[Collected data]
==*==
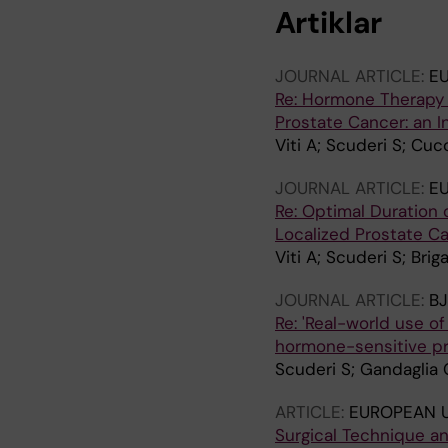
Artiklar
JOURNAL ARTICLE:
E
Re: Hormone Therapy 
Prostate Cancer: an I
Viti A; Scuderi S; Cuc
JOURNAL ARTICLE:
E
Re: Optimal Duration 
Localized Prostate Ca
Viti A; Scuderi S; Bri
JOURNAL ARTICLE:
BJ
Re: 'Real-world use o
hormone-sensitive pr
Scuderi S; Gandaglia G
ARTICLE:
EUROPEAN 
Surgical Technique a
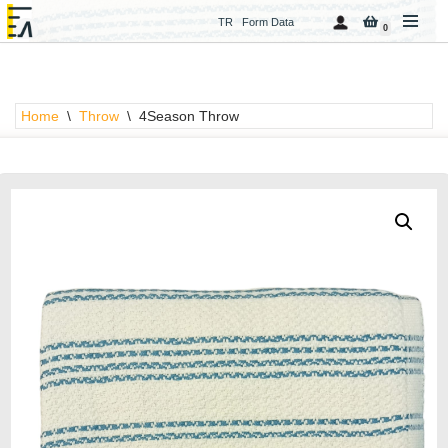
TR
Form Data
0
Skip
to
content
Home
\
Throw
\
4Season Throw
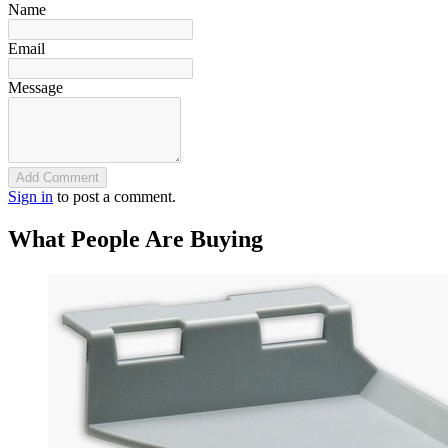
Name
Email
Message
Add Comment
Sign in
to post a comment.
What People Are Buying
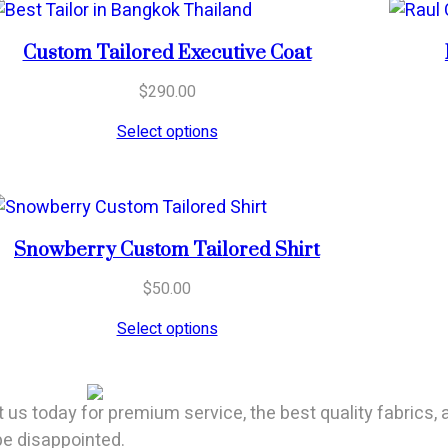
Custom Tailored Executive Coat
$
290.00
Select options
Snowberry Custom Tailored Shirt
$
50.00
Select options
t us today for premium service, the best quality fabrics, 
 be disappointed.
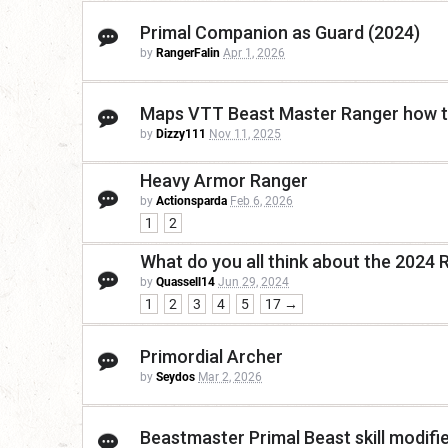
Primal Companion as Guard (2024)
by
RangerFalin
Apr 1, 2026
Maps VTT Beast Master Ranger how 
by
Dizzy111
Nov 11, 2025
Heavy Armor Ranger
by
Actionsparda
Feb 6, 2026
1
2
What do you all think about the 2024 
by
Quassell14
Jun 29, 2024
1
2
3
4
5
17 →
Primordial Archer
by
Seydos
Mar 2, 2026
Beastmaster Primal Beast skill modifi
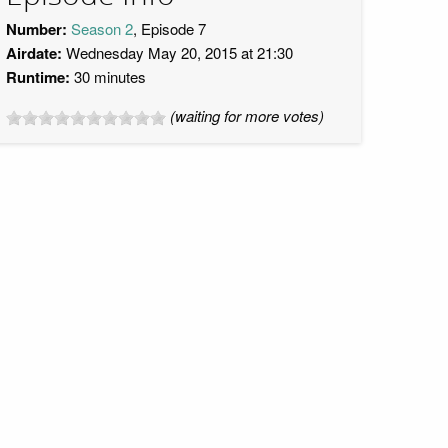
Number:
Season 2
, Episode 7
Airdate:
Wednesday May 20, 2015 at 21:30
Runtime:
30 minutes
(waiting for more votes)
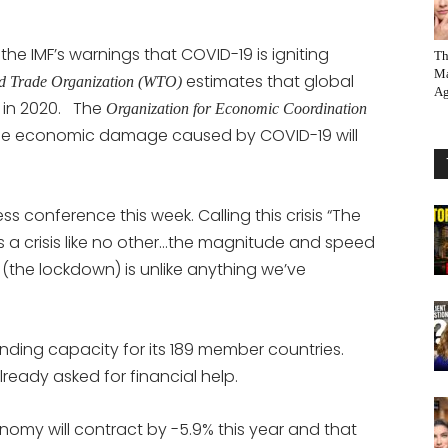
the IMF’s warnings that COVID-19 is igniting
Th
Ma
estimates that global
d Trade Organization (WTO)
Ag
 in 2020. The
Organization for Economic Coordination
the economic damage caused by COVID-19 will
 conference this week. Calling this crisis “The
is a crisis like no other…the magnitude and speed
d (the lockdown) is unlike anything we’ve
ending capacity for its 189 member countries.
ready asked for financial help.
onomy will contract by -5.9% this year and that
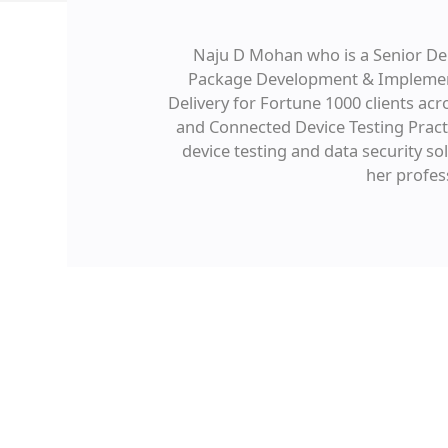
Naju D Mohan who is a Senior Del
Package Development & Implement
Delivery for Fortune 1000 clients ac
and Connected Device Testing Pract
device testing and data security s
her profes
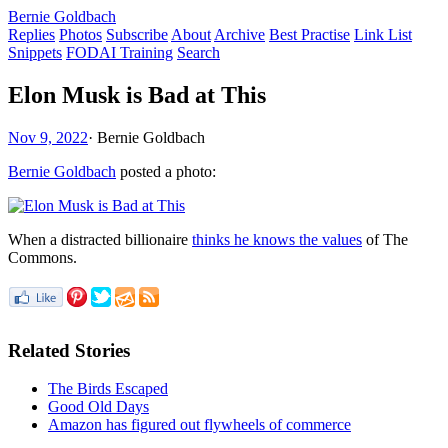
Bernie Goldbach
Replies
Photos
Subscribe
About
Archive
Best Practise
Link List
Snippets
FODAI Training
Search
Elon Musk is Bad at This
Nov 9, 2022
·
Bernie Goldbach
Bernie Goldbach
posted a photo:
When a distracted billionaire
thinks he knows the values
of The
Commons.
Related Stories
The Birds Escaped
Good Old Days
Amazon has figured out flywheels of commerce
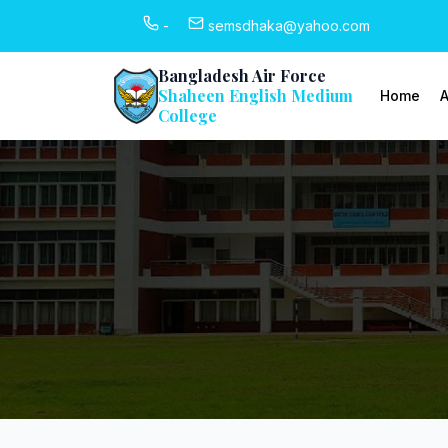
-
semsdhaka@yahoo.com
Bangladesh Air Force
Shaheen English Medium
Home
A
College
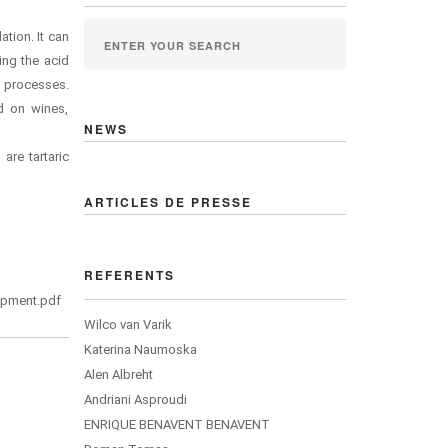
ation. It can
ing the acid
t processes.
d on wines,
NEWS
are tartaric
ARTICLES DE PRESSE
REFERENTS
lopment.pdf
Wilco van Varik
Katerina Naumoska
Alen Albreht
Andriani Asproudi
ENRIQUE BENAVENT BENAVENT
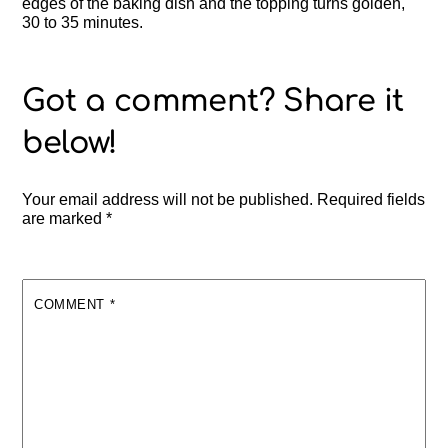
edges of the baking dish and the topping turns golden,
30 to 35 minutes.
Your email address will not be published.
Required fields
are marked
*
COMMENT
*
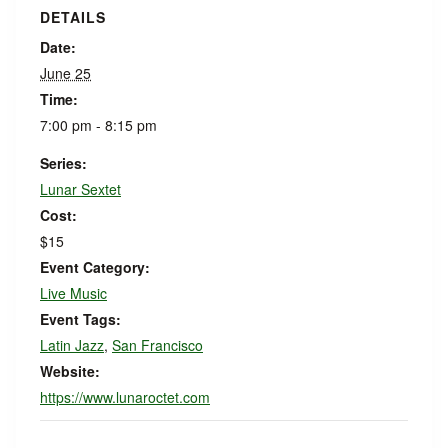
DETAILS
Date:
June 25
Time:
7:00 pm - 8:15 pm
Series:
Lunar Sextet
Cost:
$15
Event Category:
Live Music
Event Tags:
Latin Jazz
,
San Francisco
Website:
https://www.lunaroctet.com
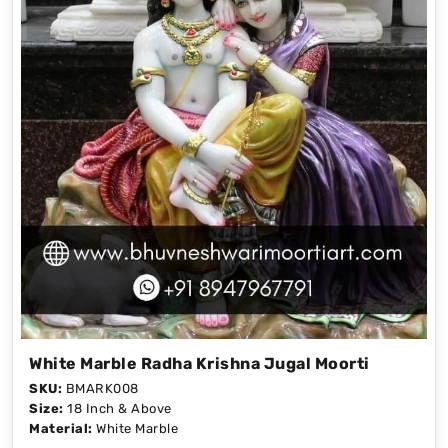
White Marble Radha Krishna Jugal Moorti
SKU:
BMARK008
Size:
18 Inch & Above
Material:
White Marble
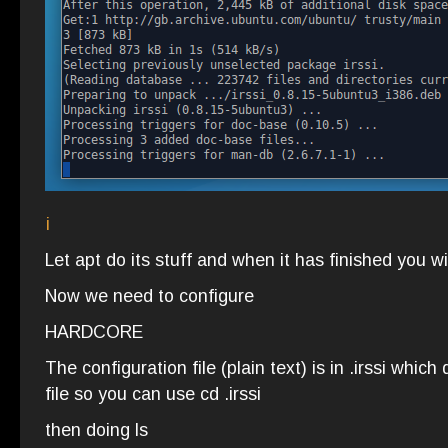
i
Let apt do its stuff and when it has finished you wi
Now we need to configure
HARDCORE
The configuration file (plain text) is in .irssi which
file so you can use cd .irssi
then doing ls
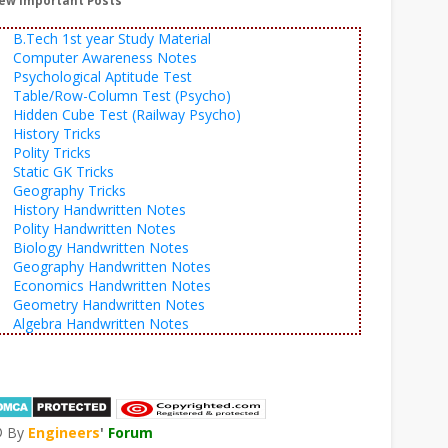
ew Important Posts
B.Tech 1st year Study Material
Computer Awareness Notes
Psychological Aptitude Test
Table/Row-Column Test (Psycho)
Hidden Cube Test (Railway Psycho)
History Tricks
Polity Tricks
Static GK Tricks
Geography Tricks
History Handwritten Notes
Polity Handwritten Notes
Biology Handwritten Notes
Geography Handwritten Notes
Economics Handwritten Notes
Geometry Handwritten Notes
Algebra Handwritten Notes
© By
Engineers
'
Forum
®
==*==
PROBLEM STATEMENT
In the entries above, the lines between the one holding "Organization for Economic Coordination" and the one holding "ending capacity for its 189 member countries.", inclusive, are to be printed exactly as written, and those alone.

SOLUTION FOR THIS EXERCISE
Organization for Economic Coordination
the economic damage caused by COVID-19 will
 conference this week. Calling this crisis “The
is a crisis like no other…the magnitude and speed
d (the lockdown) is unlike anything we’ve
ending capacity for its 189 member countries.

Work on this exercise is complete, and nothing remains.